[True Tilda by Arthur Thomas Quiller-Couch]@TWC D-Link bookTrue Tilda CHAPTER XIII 15/17
They passed the Hollys' cottage and stable, and braved the undiscovered country. The road twisted between tall hedgerows, black in the shadow of elms. No rain had fallen for many days, and the powdered dust lay so thick underfoot, that twice or thrice Tilda halted--still holding the boy's hand--in doubt if they had wandered off upon turf.
But always, as they hesitated thus, 'Dolph came trotting back to reassure them. In this manner, trotting and pausing, they had covered a bare three-quarters of a mile when there smote on their ears a throbbing of the air--a thud-thud which Arthur Miles took for the beat of a factory engine, so like it was to the echoes that had floated daily, and all day long, across the Orphanage wall; but Tilda, after hearkening a moment, announced it to be the bass of Gavel's steam organ.
The hoot of a whistle presently confirmed her guess. 'Dolph was steering them steadily towards the sound; and a glow in the sky, right ahead and easily discernible, would have guided them even without his help.
Tilda recognised that glow also. "And the best is, it means Bill," she promised. But they did not catch the tune itself until they were close upon the meadow.

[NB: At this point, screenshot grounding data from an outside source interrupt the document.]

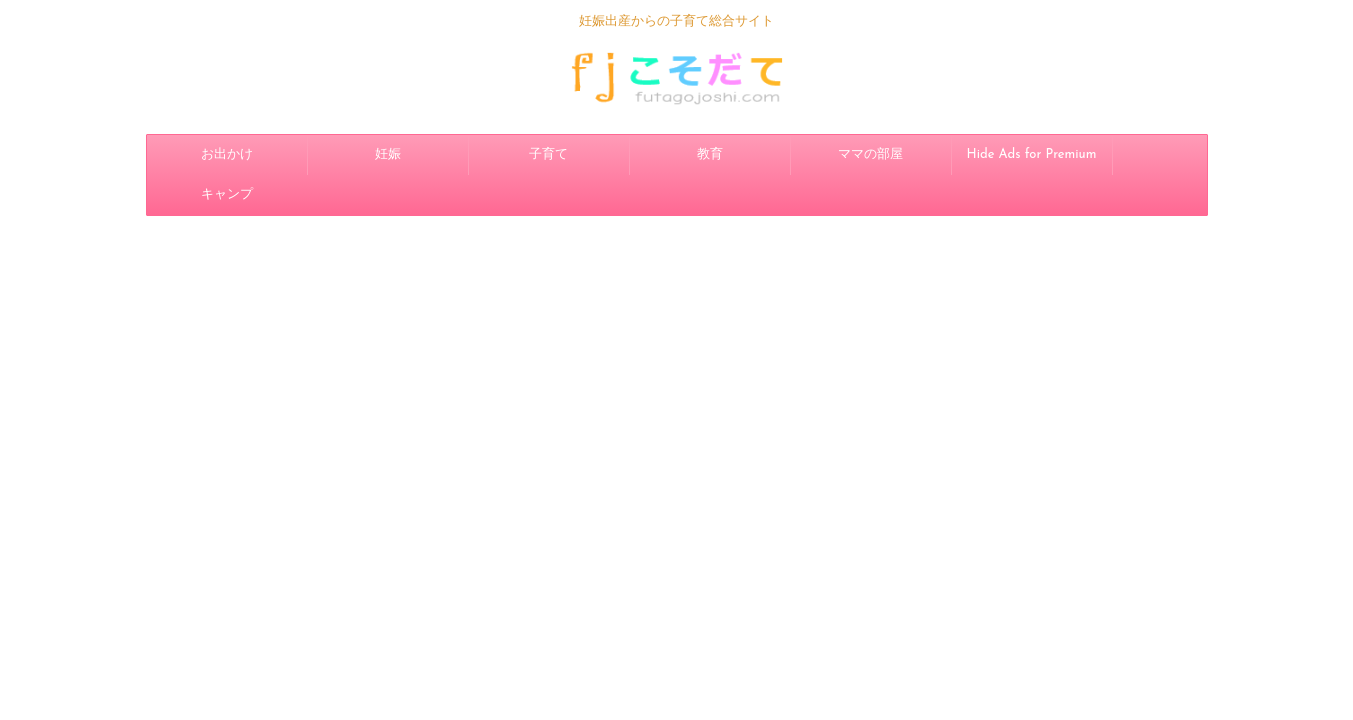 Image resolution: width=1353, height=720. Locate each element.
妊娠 (388, 154)
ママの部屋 (870, 154)
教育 (710, 154)
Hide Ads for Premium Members (1032, 161)
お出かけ (227, 154)
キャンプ (227, 194)
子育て (548, 154) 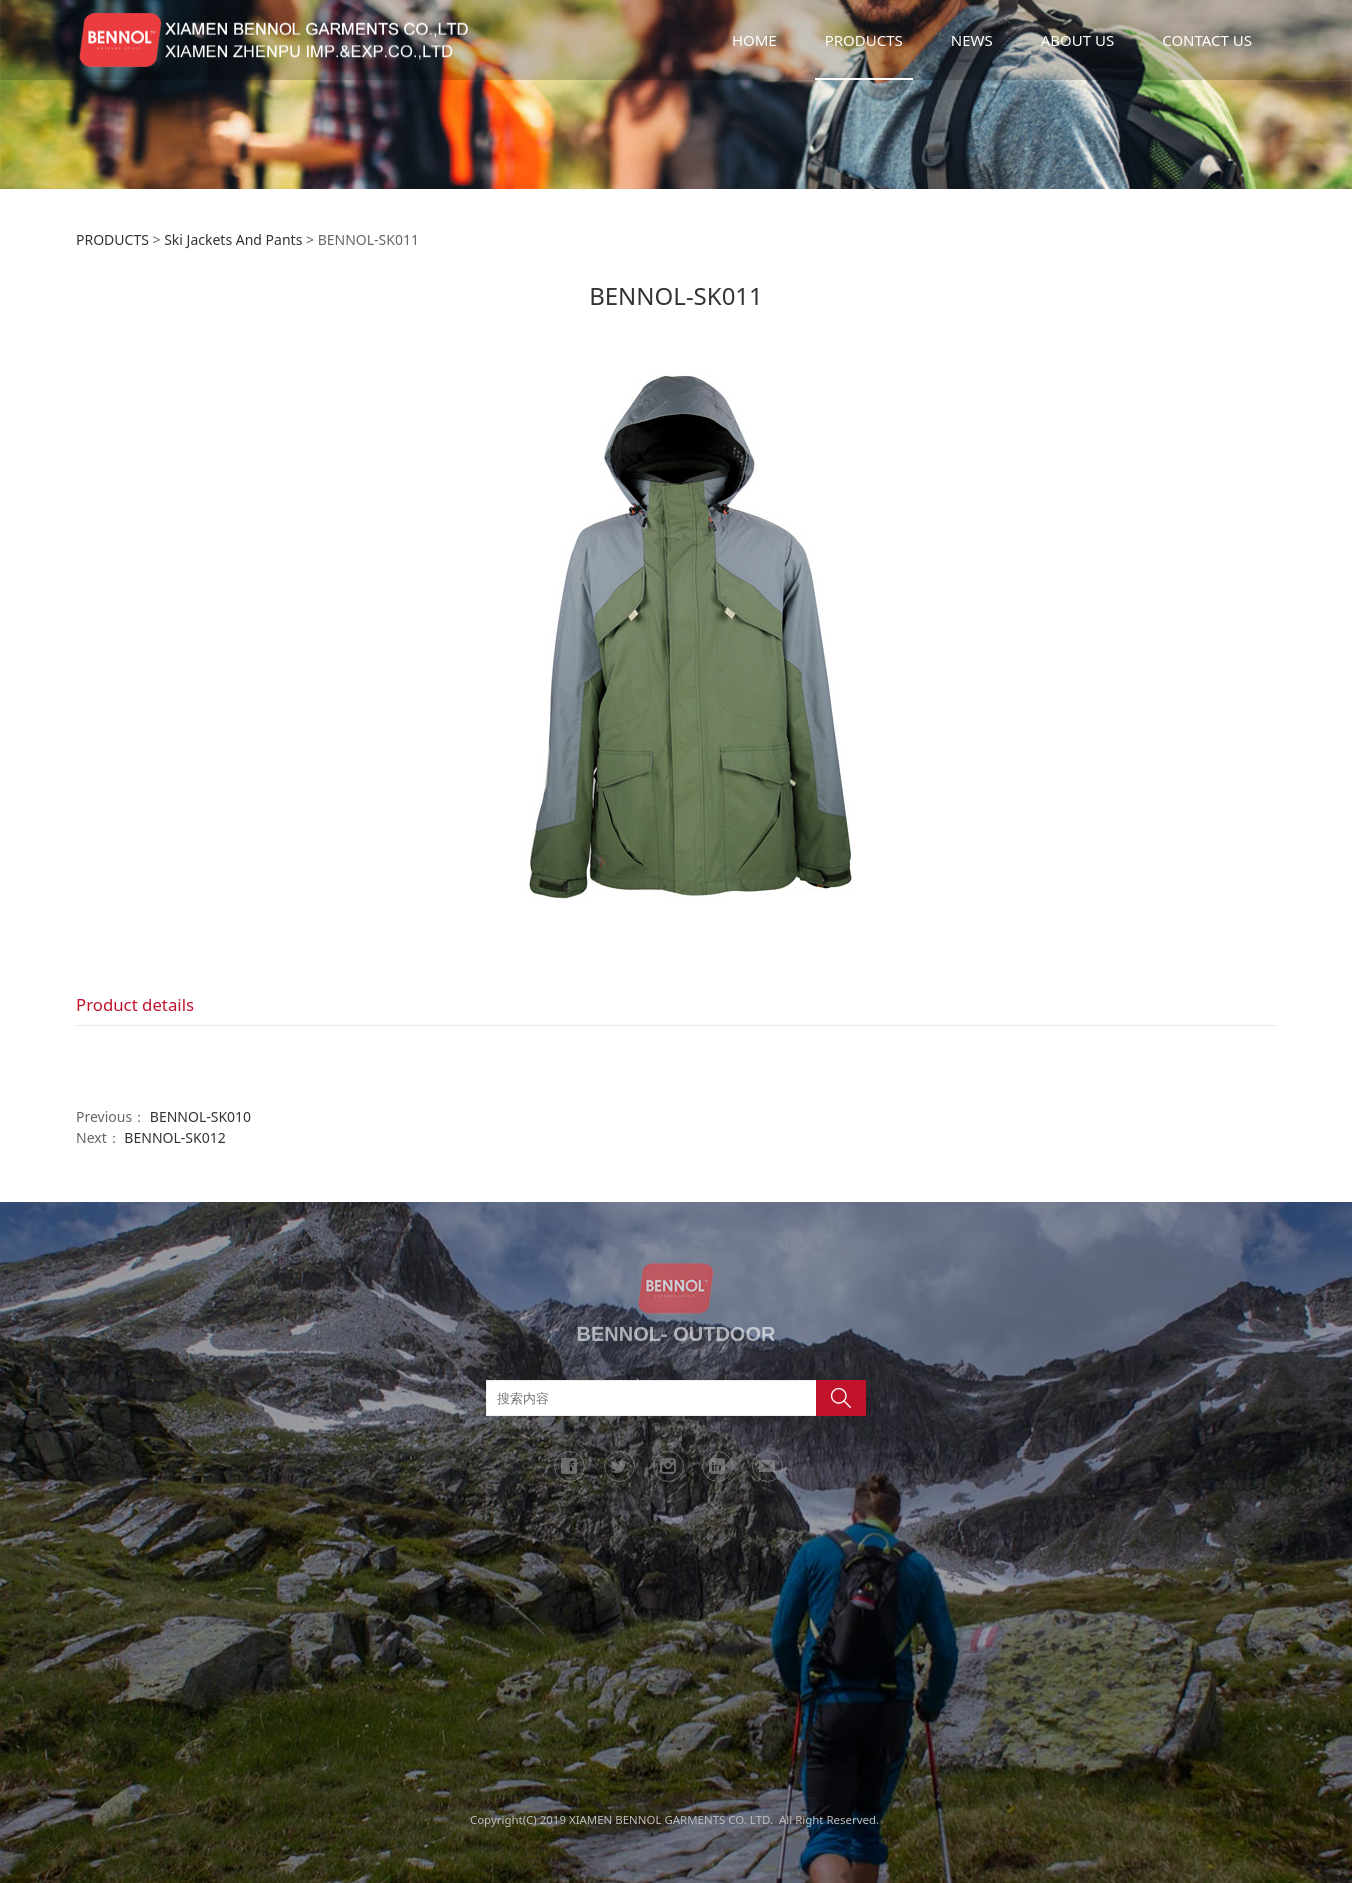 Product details (135, 1004)
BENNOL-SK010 (200, 1116)
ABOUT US (1077, 40)
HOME (754, 40)
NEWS (972, 40)
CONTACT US (1207, 40)
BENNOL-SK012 (174, 1137)
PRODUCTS (864, 40)
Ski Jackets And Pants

At the top of a rise in the road it broke on them, the scene almost simultaneously with its music; and a strange scene it was, and curiously beautiful--a slope, and below the slope a grassy meadow set with elms; a blaze of light, here and there in the open spaces; in one space a steam roundabout revolving with mirrors, in another the soft glow of naphtha-lamps through tent cloth; glints of light on the boughs, dark shadows of foliage, a moving crowd, its murmur so silenced by music and the beat of a drum that it seemed to sway to and fro without sound, now pressing forward into the glare, now dissolving into the penumbra. Arthur Miles paused, trembling.